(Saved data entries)
━━━━━━━━━━

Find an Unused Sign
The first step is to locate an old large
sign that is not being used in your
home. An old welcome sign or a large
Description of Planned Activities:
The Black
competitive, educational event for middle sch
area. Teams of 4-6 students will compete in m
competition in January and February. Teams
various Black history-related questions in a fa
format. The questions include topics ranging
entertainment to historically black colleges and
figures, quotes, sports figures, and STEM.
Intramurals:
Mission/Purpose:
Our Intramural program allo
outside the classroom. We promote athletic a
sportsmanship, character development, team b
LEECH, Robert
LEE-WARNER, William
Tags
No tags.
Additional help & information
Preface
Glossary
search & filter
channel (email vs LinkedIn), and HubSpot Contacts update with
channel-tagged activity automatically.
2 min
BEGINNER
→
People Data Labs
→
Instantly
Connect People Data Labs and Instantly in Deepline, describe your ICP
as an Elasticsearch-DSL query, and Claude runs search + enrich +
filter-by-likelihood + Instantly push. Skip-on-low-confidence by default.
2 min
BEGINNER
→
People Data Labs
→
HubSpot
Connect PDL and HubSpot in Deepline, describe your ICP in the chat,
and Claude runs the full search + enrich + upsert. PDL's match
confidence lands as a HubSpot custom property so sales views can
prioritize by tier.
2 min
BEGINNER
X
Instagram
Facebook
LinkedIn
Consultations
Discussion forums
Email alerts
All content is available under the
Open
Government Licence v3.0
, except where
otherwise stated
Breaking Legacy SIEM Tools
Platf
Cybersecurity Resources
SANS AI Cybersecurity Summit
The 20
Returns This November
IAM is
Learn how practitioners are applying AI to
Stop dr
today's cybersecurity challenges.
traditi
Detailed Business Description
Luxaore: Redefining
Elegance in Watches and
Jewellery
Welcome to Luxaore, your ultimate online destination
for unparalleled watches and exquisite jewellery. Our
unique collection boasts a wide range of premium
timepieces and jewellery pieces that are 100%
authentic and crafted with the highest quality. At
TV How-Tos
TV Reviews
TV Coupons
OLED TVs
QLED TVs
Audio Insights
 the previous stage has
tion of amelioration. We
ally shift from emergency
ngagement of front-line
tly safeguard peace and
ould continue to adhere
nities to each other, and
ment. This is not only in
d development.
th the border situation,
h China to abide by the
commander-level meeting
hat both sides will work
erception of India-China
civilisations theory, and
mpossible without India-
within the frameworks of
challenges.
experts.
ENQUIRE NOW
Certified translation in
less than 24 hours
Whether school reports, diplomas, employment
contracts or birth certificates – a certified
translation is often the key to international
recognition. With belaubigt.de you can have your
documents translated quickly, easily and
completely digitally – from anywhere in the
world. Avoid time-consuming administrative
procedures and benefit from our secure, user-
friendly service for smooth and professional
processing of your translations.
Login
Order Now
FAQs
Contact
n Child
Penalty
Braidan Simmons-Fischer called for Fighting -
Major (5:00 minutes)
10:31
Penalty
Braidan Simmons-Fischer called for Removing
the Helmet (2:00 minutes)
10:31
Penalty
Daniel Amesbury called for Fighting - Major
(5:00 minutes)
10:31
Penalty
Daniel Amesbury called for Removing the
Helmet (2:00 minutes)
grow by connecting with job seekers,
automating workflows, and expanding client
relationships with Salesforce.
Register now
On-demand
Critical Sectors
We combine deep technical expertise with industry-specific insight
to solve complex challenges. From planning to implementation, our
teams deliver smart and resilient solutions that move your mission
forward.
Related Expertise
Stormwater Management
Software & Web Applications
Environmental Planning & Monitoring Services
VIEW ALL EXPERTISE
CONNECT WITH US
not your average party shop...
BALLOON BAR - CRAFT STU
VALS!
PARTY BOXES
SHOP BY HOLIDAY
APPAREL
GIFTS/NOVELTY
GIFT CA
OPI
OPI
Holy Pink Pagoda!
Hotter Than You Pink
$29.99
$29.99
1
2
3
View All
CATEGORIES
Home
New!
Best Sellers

━━━━━━━━━━

Each line above that has the word "India" should be copied.

erception of India-China
mpossible without India-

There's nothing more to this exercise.